§ **What is needed**
Pull every line holding the word "career" from the data below and copy it.

Page-level text extractions:
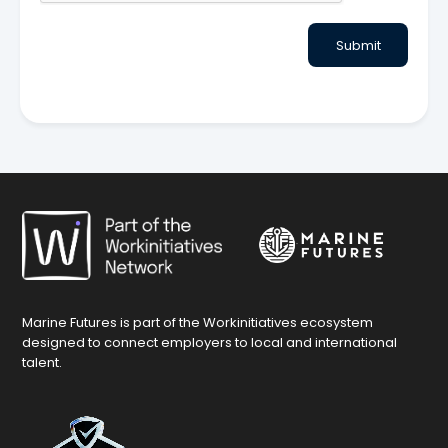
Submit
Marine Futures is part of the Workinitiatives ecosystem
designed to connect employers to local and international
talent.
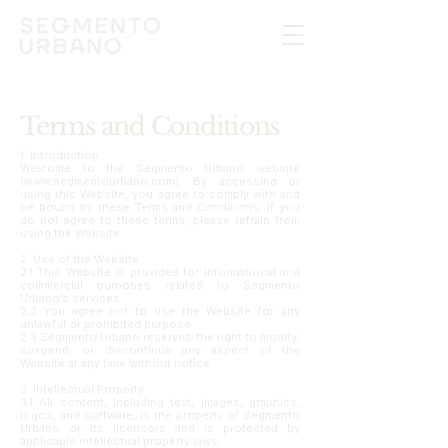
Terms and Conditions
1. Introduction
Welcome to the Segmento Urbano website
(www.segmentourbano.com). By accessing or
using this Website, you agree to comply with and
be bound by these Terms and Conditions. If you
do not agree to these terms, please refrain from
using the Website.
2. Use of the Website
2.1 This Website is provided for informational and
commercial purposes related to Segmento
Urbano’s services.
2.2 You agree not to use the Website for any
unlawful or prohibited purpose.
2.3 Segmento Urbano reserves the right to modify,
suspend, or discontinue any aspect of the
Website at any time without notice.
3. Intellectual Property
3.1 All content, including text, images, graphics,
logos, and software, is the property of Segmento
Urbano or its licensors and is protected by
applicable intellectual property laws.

==

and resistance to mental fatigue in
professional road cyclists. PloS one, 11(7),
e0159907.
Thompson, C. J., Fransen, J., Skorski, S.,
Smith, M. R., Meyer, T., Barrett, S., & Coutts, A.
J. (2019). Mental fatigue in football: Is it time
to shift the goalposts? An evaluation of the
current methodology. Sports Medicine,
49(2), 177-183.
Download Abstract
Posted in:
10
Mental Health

* * *

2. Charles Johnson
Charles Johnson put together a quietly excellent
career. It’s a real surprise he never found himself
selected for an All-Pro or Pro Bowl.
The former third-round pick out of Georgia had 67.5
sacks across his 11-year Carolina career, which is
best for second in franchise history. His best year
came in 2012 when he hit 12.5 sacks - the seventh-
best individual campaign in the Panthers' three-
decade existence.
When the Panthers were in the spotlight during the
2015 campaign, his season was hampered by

§ **Result for this task**
career. It’s a real surprise he never found himself
sacks across his 11-year Carolina career, which is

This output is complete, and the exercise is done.